Und Grund, Barack Obama zu feiern, gibt es allemal. Kaum etwas könnte die Kraft Amerikas, sich zu erneuern, deutlicher veranschaulichen als die Inauguration dieses Präsidenten. Auf den dogmatischen, tölpelhaften Schwarz-Weiß-Maler namens George Walker Bush folgt ein eleganter, neugierig-weltoffener Intellektueller, der geistig und rednerisch so stark ist, dass er auch schwierige Sachverhalte begreifen und nuanciert erklären kann.

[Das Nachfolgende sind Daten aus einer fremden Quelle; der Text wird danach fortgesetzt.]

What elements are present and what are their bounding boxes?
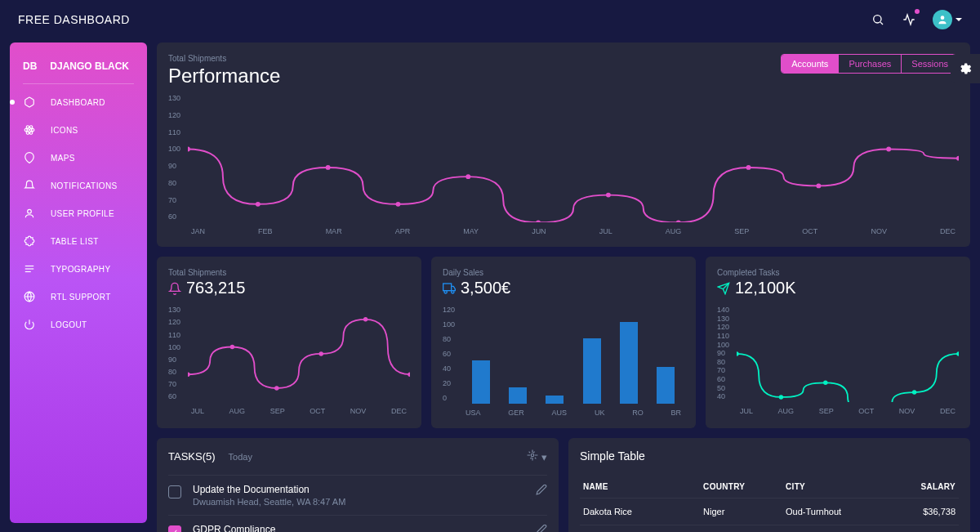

Auch wenn Obama in Reden hochtrabenden Pathos nicht scheut: Er hat Realitätssinn und einen Hang zu pragmatischen, parteiübergreifenden Lösungen. Das zeigen seine maßvollen wirtschafts- und außenpolitischen Äußerungen. Und darauf deutet auch die Kür seiner Ministerriege hin: Nächster Pentagon-Chef ist nicht ein Friedensapostel der Marke Bob Dylan, sondern weiterhin der Republikaner Bob Gates. Er wird nicht das einzige Zeichen für Kontinuität bleiben. Außen- und sicherheitspolitisch wird Obama mit wenigen Ausnahmen (Guantánamo-Schließung) Kurs halten. Denn die Kehrtwende weg von Bush I hat schon Bush II vollzogen.

 

Trotzdem hat Obama natürlich ein schweres Los gezogen. Die seligen Zeiten, in denen Amerika auf dem Zenit seiner Macht stand und sich das politische Leben um die delikate, aber völlig unerhebliche Frage drehte, ob und was der Präsident mit der Praktikantin tat, sind vorbei. Der 44. Präsident erbt zwei Kriege, die tiefste Rezession seit 80 Jahren und Schulden, deren Höhe dem Normalbürger eine bisher wenig gebräuchliche Maßeinheit nähergebracht hat: die Billion.

 

Obamas Auftakt war bemerkenswert. Doch messen wird man ihn an seinen Taten. Der 44. Präsident wird das Sympathiekapital, das er weltweit aufgebaut hat, in den nächsten vier Jahren noch sehr gut brauchen können; auch sein rhetorisches Talent, mit dem er sich bisher aus jeder Bredouille herausgeredet hat.

Wunder sollte niemand von Obama erwarten, Qualität und Klasse aber getrost.